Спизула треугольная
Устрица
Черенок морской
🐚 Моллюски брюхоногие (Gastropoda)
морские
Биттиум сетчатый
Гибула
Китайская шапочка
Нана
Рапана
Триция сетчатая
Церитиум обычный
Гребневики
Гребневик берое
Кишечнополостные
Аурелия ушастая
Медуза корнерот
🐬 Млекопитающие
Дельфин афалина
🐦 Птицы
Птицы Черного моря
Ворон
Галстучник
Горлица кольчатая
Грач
--
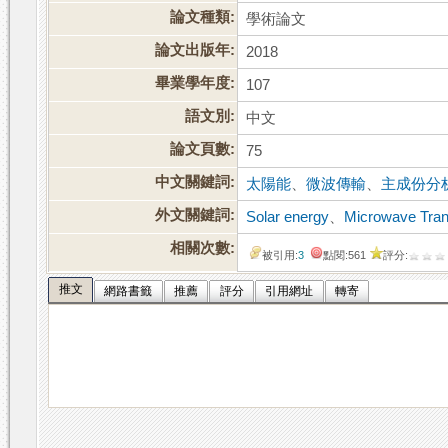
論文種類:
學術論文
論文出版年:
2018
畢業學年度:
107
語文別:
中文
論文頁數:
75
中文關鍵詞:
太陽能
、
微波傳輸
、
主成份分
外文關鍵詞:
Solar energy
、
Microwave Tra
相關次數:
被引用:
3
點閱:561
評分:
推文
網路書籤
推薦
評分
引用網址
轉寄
==
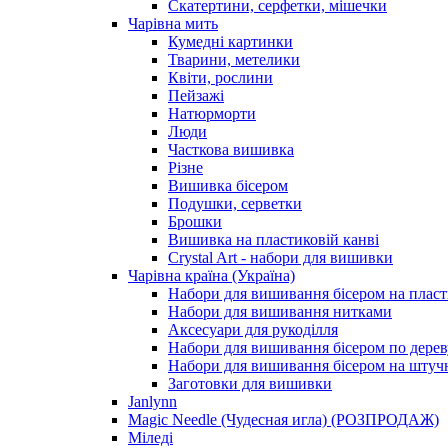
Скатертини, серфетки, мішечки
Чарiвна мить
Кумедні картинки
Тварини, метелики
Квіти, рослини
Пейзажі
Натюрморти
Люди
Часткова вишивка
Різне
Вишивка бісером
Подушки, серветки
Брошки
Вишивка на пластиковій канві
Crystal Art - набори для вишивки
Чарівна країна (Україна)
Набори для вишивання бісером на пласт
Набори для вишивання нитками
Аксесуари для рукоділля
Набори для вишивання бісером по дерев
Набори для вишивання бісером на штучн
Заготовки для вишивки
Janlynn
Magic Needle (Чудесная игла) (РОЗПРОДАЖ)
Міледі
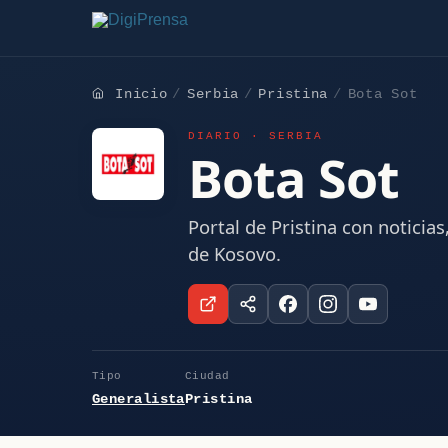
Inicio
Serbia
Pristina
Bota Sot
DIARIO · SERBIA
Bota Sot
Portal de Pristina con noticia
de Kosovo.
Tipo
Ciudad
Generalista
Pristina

◆ **Problem statement**
Report, from the entries above, each line where "бісером" is found.

◆ **Worked solution**
Вишивка бісером
Набори для вишивання бісером на пласт
Набори для вишивання бісером по дерев
Набори для вишивання бісером на штучн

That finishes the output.